Наконец господин де Реналь удалился. Она попросила Жюльена повторить рассказ о своей жизни в семинарии:

— Вчера я не слушала тебя; пока ты говорил, я все время собиралась с духом, чтобы прогнать тебя.

Она забыла всякую осторожность. Разговор шел очень громко, и было, должно быть, часа два утра, когда свирепый удар в дверь прервал их. Это был опять господин де Реналь.

— Скорее отоприте мне, у нас в доме воры! — говорил он. — Сегодня утром Сен-Жан нашел их лестницу.

— Теперь все кончено, — вскричала госпожа де Реналь, бросаясь в объятия Жюльена. — Он убьет нас обоих, потому что в воров он не верит; я умру в твоих объятиях более счастливая при смерти, чем в течение всей жизни. — И, не отвечая ни звука выходившему из себя мужу, она страстно целовала Жюльена.

— Сохрани мать Станиславу, — и он посмотрел на нее повелительным взглядом. — Я выпрыгну во двор из окна твоей уборной и скроюсь в саду, собаки узнали меня. Свяжи мою одежду в узел и брось в сад, как только будет возможно. А пока пускай выламывает дверь. Главное, ни в чем не признавайся, я тебе это запрещаю; пусть лучше у него будут подозрения, а не уверенность.

— Ты убьешься, когда будешь прыгать! — это было ее единственным ответом и единственной тревогой.

Она проводила его до окна уборной, потом спрятала его одежду и наконец отворила дверь кипевшему гневом мужу. Он осмотрел комнату, уборную, не говоря ни слова, и скрылся. Жюльену была брошена его одежда, он схватил ее и проворно побежал к нижней части сада по направлению к Ду.

Во время бегства он услышал свист пули и вслед за ним ружейный выстрел.
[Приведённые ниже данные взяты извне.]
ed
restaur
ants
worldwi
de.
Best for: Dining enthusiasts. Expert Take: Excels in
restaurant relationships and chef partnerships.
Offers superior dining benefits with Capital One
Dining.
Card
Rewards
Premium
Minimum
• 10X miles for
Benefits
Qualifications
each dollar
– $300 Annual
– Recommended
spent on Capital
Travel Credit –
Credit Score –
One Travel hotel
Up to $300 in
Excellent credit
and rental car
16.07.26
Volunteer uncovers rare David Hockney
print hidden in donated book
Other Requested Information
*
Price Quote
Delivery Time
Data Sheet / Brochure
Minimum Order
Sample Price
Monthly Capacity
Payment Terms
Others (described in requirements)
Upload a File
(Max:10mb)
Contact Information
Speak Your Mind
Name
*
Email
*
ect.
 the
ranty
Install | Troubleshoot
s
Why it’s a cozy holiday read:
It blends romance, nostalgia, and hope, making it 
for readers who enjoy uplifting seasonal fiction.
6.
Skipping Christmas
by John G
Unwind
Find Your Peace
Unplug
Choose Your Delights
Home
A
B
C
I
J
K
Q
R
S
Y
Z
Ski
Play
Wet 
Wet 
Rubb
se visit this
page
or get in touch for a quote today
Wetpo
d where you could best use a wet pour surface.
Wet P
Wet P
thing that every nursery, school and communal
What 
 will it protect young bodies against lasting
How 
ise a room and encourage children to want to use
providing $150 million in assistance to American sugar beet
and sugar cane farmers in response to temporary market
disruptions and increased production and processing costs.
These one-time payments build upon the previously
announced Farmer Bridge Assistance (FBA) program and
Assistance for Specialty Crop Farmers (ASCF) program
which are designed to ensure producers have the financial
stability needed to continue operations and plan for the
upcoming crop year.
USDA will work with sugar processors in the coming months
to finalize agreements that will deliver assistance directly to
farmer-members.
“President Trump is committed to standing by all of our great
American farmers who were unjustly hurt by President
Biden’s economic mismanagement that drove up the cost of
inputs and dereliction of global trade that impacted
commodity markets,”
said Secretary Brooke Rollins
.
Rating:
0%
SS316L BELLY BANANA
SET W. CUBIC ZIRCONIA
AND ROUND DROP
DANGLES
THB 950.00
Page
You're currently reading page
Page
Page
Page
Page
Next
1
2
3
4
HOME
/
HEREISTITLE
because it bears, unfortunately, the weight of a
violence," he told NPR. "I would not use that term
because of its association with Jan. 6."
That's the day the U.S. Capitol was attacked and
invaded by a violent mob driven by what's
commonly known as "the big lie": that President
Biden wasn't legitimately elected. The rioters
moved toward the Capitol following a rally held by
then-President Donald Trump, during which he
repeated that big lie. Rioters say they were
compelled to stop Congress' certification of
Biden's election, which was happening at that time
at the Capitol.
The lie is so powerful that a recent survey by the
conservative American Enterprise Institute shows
«Это не господин де Реналь, — подумал он, — он слишком плохо стреляет». Собаки молча бежали рядом с ним; второй заряд раздробил, очевидно, одной из них лапу, потому что она жалобно завизжала. Жюльен перепрыгнул через ограду террасы, сделал под ее прикрытием шагов пятьдесят и опять бросился бежать в другом направлении. Он слышал перекликающиеся голоса, отчетливо видел, как лакей, его враг, выстрелил из ружья; стрелял также фермер с другого конца сада, но Жюльен уже добрался до берега Ду и принялся одеваться.

Час спустя он был уже на расстоянии лье от Верьера, на Женевской дороге. «Если у них появятся подозрения, — подумал Жюльен, — то меня будут скорее искать по дороге в Париж».